動かないように小さな絨毯を石の地面に広げ、布に包んだクリスタルのような透明な石を手に取る。

「どうしたノイエ? 急ぐぞ」

「はい」

ノイエらしく返事をし、"彼女"は今一度仕掛けの確認をした。

「ルッテさんや」

「あっはい。ってアルグスタ様も大概ですね」

「何だよそれ?」

「だって……ねぇ?」

そう言われると反論しずらい。

でもこの力って皆が思っているほど万能じゃ無いのよ。一点集中型だから。

「とりあえずモミジさんと合流して、王都内の警戒をして貰えるかな」

「良いですけど……って何ですか? 何処触ってるんですか!」

「尻でか」

「言ってはいけない言葉を~!」

ブンブンと振り回される弓を回避し、ルッテの腰から外した鞄の中身を回収する。

「何で今日は飴が多いかな?」

「涼しい時期だと解けないからです! って全部っ!」

「後で請求書回しておいてね~」

コロコロと口の中で飴玉を転がし、僕はその場から離れるように歩き出す。

「どこ行くんですか~?」

「ちょいと野暮用かな?」

「どうして疑問形なんですか! 面倒事は止めて下さいよね!」

「はいは~い」

プンスカ怒るルッテに適当に手を振りつつ、人の居る方へ歩いて行って途中でお弁当代わりになるパンなどを購入する。

ノイエがお腹空かしてるかもしれないしね。

まっ後はグローディアからのお呼び出しを待つこととしましょうかね。

「全く……勝手に行動されると困るんですけどね」

腰に手を当て愚痴を言うことで不満を吐き出したルッテは、胸元に隠しておいたビスケットを取り出すと、それをポリポリ食べながら近衛の騎士たちに被害状況などの調査をお願いする。

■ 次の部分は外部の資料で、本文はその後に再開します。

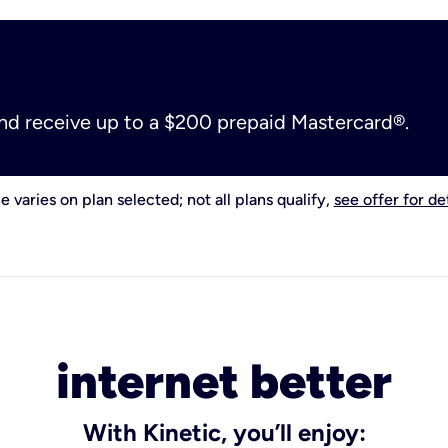
and receive up to a $200 prepaid Mastercard®.
e varies on plan selected; not all plans qualify,
see offer for det
internet better
With Kinetic, you’ll enjoy:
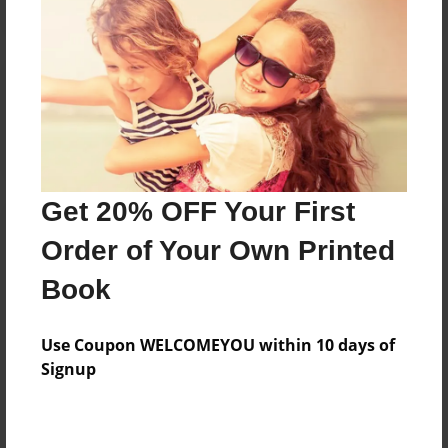
Reader's Comments
Log in
or
create an account
to add a comment.
Get 20% OFF Your First
Order of Your Own Printed
Book
Use Coupon WELCOMEYOU within 10 days of
Signup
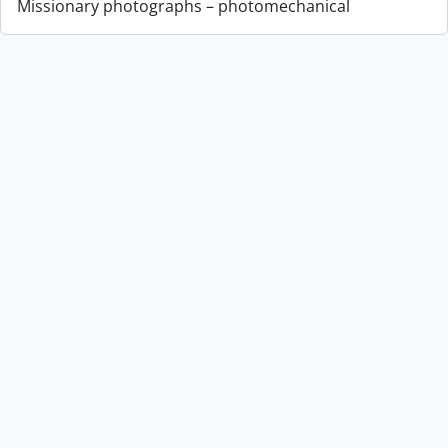
Missionary photographs – photomechanical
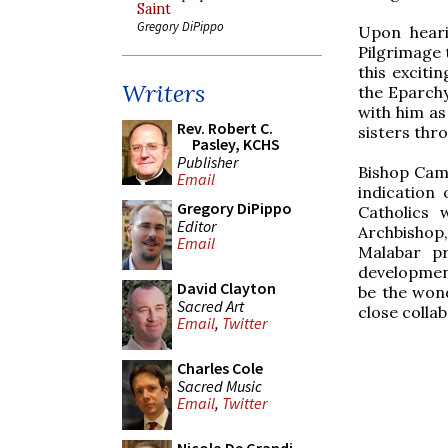
Saint
Gregory DiPippo
Upon heari
Pilgrimage 
this exciti
Writers
the Eparchy
with him as
Rev. Robert C.
sisters thr
Pasley, KCHS
Publisher
Bishop Camp
Email
indication
Gregory DiPippo
Catholics 
Editor
Archbishop
Email
Malabar pr
development
David Clayton
be the wond
Sacred Art
close collab
Email
,
Twitter
Charles Cole
Sacred Music
Email
,
Twitter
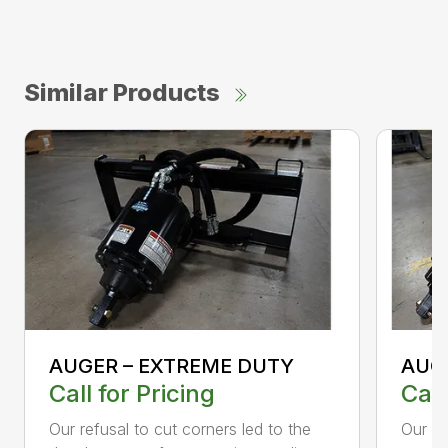
Similar Products
AUGER – EXTREME DUTY
AUG
Call for Pricing
Call
Our refusal to cut corners led to the
Our he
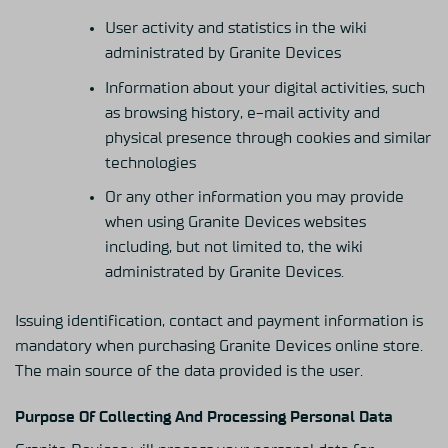
User activity and statistics in the wiki
administrated by Granite Devices
Information about your digital activities, such
as browsing history, e-mail activity and
physical presence through cookies and similar
technologies
Or any other information you may provide
when using Granite Devices websites
including, but not limited to, the wiki
administrated by Granite Devices.
Issuing identification, contact and payment information is
mandatory when purchasing Granite Devices online store.
The main source of the data provided is the user.
Purpose Of Collecting And Processing Personal Data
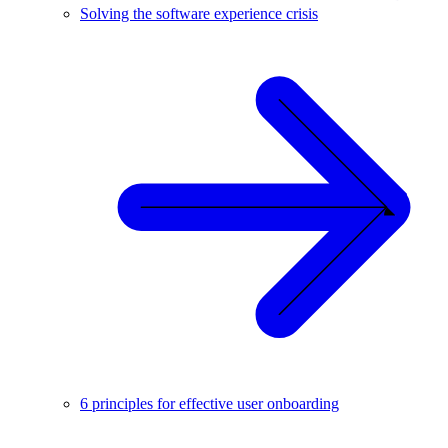
Solving the software experience crisis
6 principles for effective user onboarding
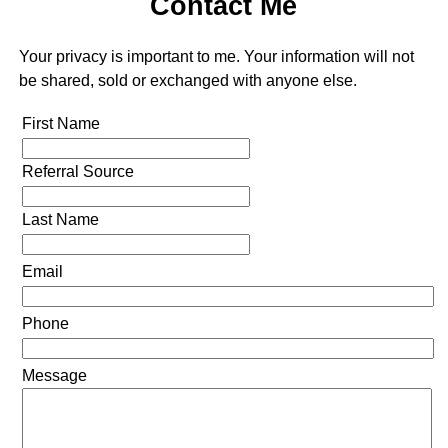
Contact Me
Your privacy is important to me. Your information will not
be shared, sold or exchanged with anyone else.
First Name
Referral Source
Last Name
Email
Phone
Message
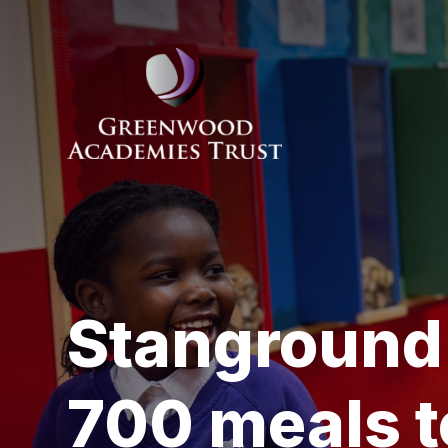
Skip to content ↓
Stanground
700 meals t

ひと通り指示を出し、彼女は近くの椅子に座ると……そっと祝福を使った。

(勝手ばかりするから国王様から監視対象にされるんですよ? 基本とっても良い人なんですけどね)

元王子とは思えないほど話しやすいし、お菓子なども山とくれる。でも普段の勝手極まりない個人主義と言うか、秘密主義が仇となってシュニット国王から直々に『アルグスタを監視すること』と言う指示をルッテは受けている。

「隊長が留守なんだから無茶はしないで下さいよね」

祝福を使い、食べ物を買い漁る上司を見て……ルッテは自分のお腹が鳴るのを感じた。